Big data Hadoop skills are in high demand nowadays. For those you are new to this term, Big data means really a big data, it is a collection of large data sets that cannot be processed using traditional computing techniques and Hadoop is a software framework for storing and processing Big data. It is an open source tool build on Java platform and provides massive storage for any kind of data, enormous processing power and the ability to handle virtually limitless concurrent tasks or jobs.
So if you are planning your future in Big data Hadoop then you must be aware of the terms like Hadoop Distributed File System(HDFS), Cloudera Manager, Hive & Impala, Spark Architecture, Cluster Maintenance, Security, YARN etc. This post covers Hands-On Guides that you must perform to learn & become an expert in Big Data Hadoop Administration.
1. Activity Guide I: Hadoop Environment Setup
We will show you how you can operate your Hadoop cluster in all of the three supported modes with proper verification:
- Psuedo Cluster Setup: All daemons on a single machine. Not a cluster, just a quick setup with the low resource, useful for testing, checking program logic for developers and can be set up on low machines.
- Fully Distributed Non-HA Cluster Setup: It is a cluster but with single Namenode hence it is in SPOF (Single Point of Failure), meant for development.
- HA Setup: It is for production with 2 Namenodes, active and standby and can have switchover and failover.
2. Activity Guide II: Cloudera Manager Installation
First of all, you should be aware of how to Install and Configure the Cloudera Manager.
Cloudera Manager automates the installation and configuration of CDH and managed services on a cluster, requiring only that you have root SSH access to your cluster’s hosts, and access to the internet or a local repository with installation files for all these hosts. Cloudera Manager installation software consists of:
- A small self-executing Cloudera Manager installation program to install the Cloudera Manager Server and other packages in preparation for host installation.
- Cloudera Manager wizard for automating CDH and managed service installation and configuration on the cluster hosts. Cloudera Manager provides two methods for installing CDH and managed services: traditional packages (RPMs or Debian packages) or parcels. Parcels simplify the installation process and more importantly allows you to download, distribute, and activate new minor versions of CDH and managed services from within Cloudera Manager
The following illustrates a sample installation:
3. Activity Guide III: Cloudera Manager Console
Once you have gone through the installation process of Cloudera Manager, then you are ready to use & access the Cloudera Manager Console.

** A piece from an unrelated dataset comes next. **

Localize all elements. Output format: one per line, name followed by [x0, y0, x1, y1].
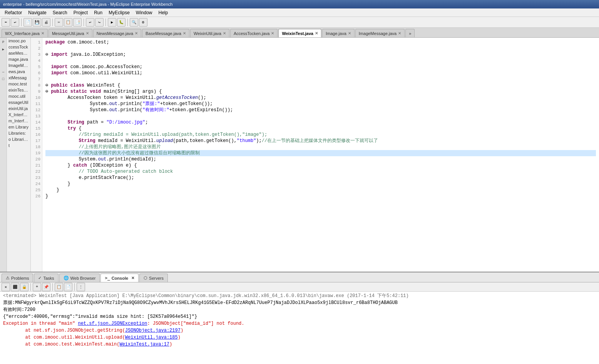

Cloudera Manager Admin Console is the web-based UI that you use to configure, manage, and monitor CDH.
If there are no services configured when you log into the Cloudera Manager Admin Console, the Cloudera Manager installation wizard displays. If services have been configured, the Cloudera Manager top navigation bar and Homepage display. In addition to a link to the Home page, the Cloudera Manager Admin Console top navigation bar provides the following features:
4. Activity Guide IV: Hive & Impala Flow & Logs
In this Activity Guide, You will get to learn the Process Flow and Logs of Hive & Impala.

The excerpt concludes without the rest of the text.